Of course, the Oilers didn't just get a hockey player back with this trade. I still remember the day that Smyth was sent away, and it seemed at the time like the Oilers lost their identity too. Of course, a lot has changed since Smyth left: just two players remain on the roster, the coaching staff is completely different, the training staff is completely different, and the Edmonton Investors Group has been replaced by Daryl Katz. Still, I can't shake the feeling that the return of Smyth is really the return of "my" Oilers.

Vic Ferrari told a great story a week or so back on Pat's blog (it's the first comment) that was simply fantastic, and because I don't think it spoils too much of the story, and may encourage you to read it if you haven't already, I'll just say that Ryan Smyth was my Daphne too. Of course, my response was quite different, a step away from fandom and toward a more honest engagement with the game that seeks to understand more of what's happening. A 5-0 blowout is now an opportunity to see how the game changes rather than a reason to turn the damn T.V. off since we aren't winning this one anyway, which isn't to say that I'm ambivalent about the Oilers winning and losing, just that the emotional connection isn't really there.

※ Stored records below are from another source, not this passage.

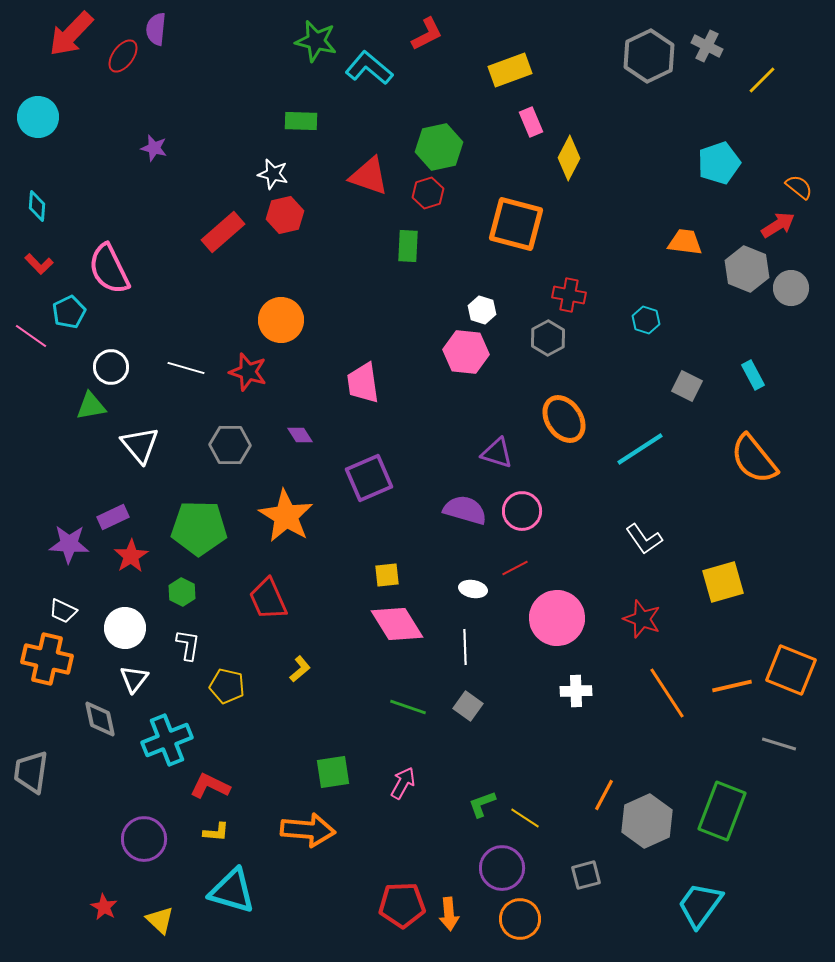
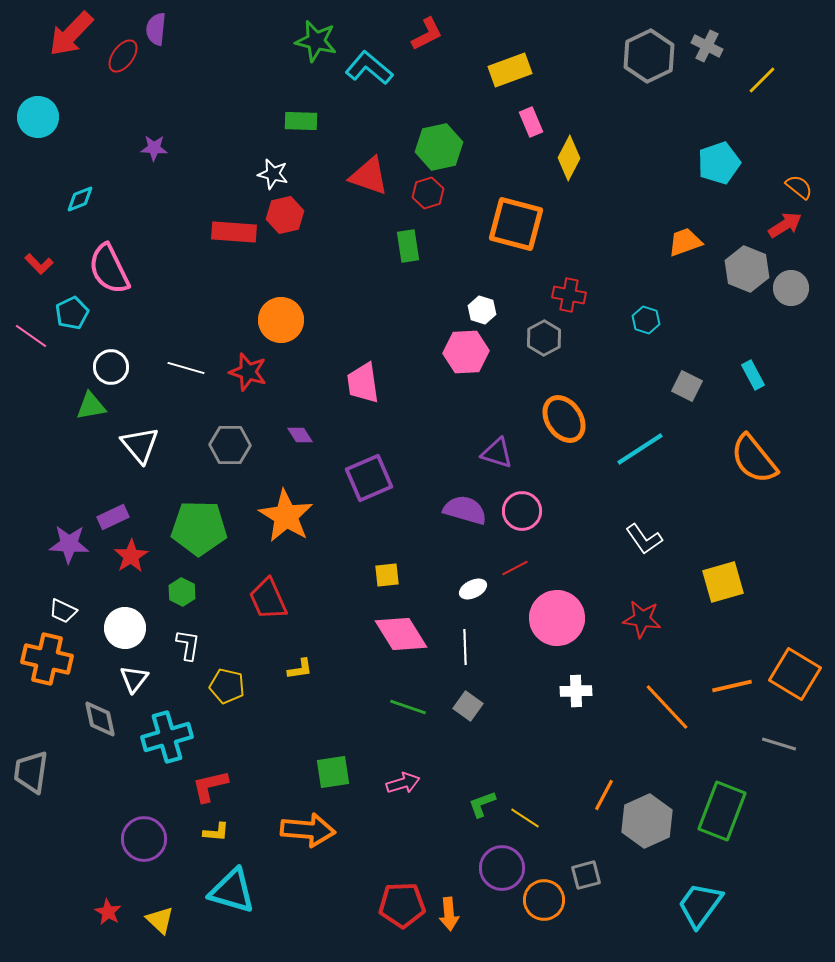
purple star at (154, 148): rotated 12 degrees counterclockwise
cyan diamond at (37, 206): moved 43 px right, 7 px up; rotated 64 degrees clockwise
red arrow at (778, 225): moved 7 px right
red rectangle at (223, 232): moved 11 px right; rotated 45 degrees clockwise
orange trapezoid at (685, 242): rotated 27 degrees counterclockwise
green rectangle at (408, 246): rotated 12 degrees counterclockwise
cyan pentagon at (69, 312): moved 3 px right, 1 px down
gray hexagon at (548, 338): moved 4 px left
pink hexagon at (466, 352): rotated 9 degrees counterclockwise
white ellipse at (473, 589): rotated 36 degrees counterclockwise
red star at (642, 619): rotated 12 degrees counterclockwise
pink diamond at (397, 624): moved 4 px right, 10 px down
yellow L-shape at (300, 669): rotated 32 degrees clockwise
orange square at (791, 670): moved 4 px right, 4 px down; rotated 9 degrees clockwise
orange line at (667, 693): moved 14 px down; rotated 10 degrees counterclockwise
cyan cross at (167, 740): moved 3 px up; rotated 6 degrees clockwise
pink arrow at (403, 783): rotated 44 degrees clockwise
red L-shape at (210, 786): rotated 39 degrees counterclockwise
red star at (104, 907): moved 4 px right, 5 px down
orange circle at (520, 919): moved 24 px right, 19 px up
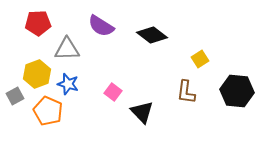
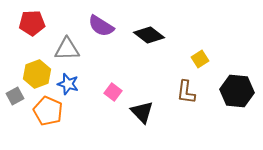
red pentagon: moved 6 px left
black diamond: moved 3 px left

That emotional connection is easy to have in one's youth, so it was never a problem then, but as I got older, I came to value the connection I'd made with particular players, and the guy in that regard was Smyth. Whether it was Coffey or Gretzky or Messier or Weight or Joseph, it seemed like the best Oilers always moved along, and those that didn't - your Greggs and Niinimaas - were sent to the glue factory. Ryan Smyth was going to be different, the beloved Oiler who would stay his whole career. When that didn't happen, my emotional connection to the team diminished, and I realized it was missing bit by bit as time wore on. Her article spoke loud and clear the first time I read it, but every time I revisit Ellen's wonderful article, it speaks again:

Hockey teams do not, generally speaking, have souls, nor do they need them. Players, maybe, have souls, but their souls, their hearts, are entirely their own- their passion remains theirs, exclusively, we just get to watch it. For the players, for the management, and especially for the fans, it is sufficient that the team be comprised of talented, committed individuals who can play an exciting game and win regularly. Those are the only real functions of a hockey team: to play, to entertain, and to win, and they can be accomplished easily with a revolving-door roster and some cagey managing.

 

Nevertheless, sometimes, something happens to take root in the erg, and sometimes, equally rarely, some hockey teams develop a soul. There is no consistent pattern or predictability or process to how it happens. It is sheer luck, or fate, if you believe in that sort of thing. Some patch of sand stays solid enough, long enough, the right seed lands there at the right point in the season, and eventually there’s a tree where there absolutely shouldn’t be. And it hangs on in that spot, spreads out its roots, stabilizes the surrounding sand, and it becomes a place. People notice it, remember it, travelers use it to navigate, playing children use it as a meeting spot, tourists take pictures of it. It is only a tree, nothing very remarkable in the wide world, but in the context of the erg it’s an attraction, an object of fascination and interest. It is the only place that is actually a place, that was there yesterday and will be there tomorrow.

The Edmonton Oilers have looked like a blank desert for a long time now. Today, at least for me, the team looks just a little bit more like a place I know, a place I love, and a place that I can come back to. Welcome back, Smytty.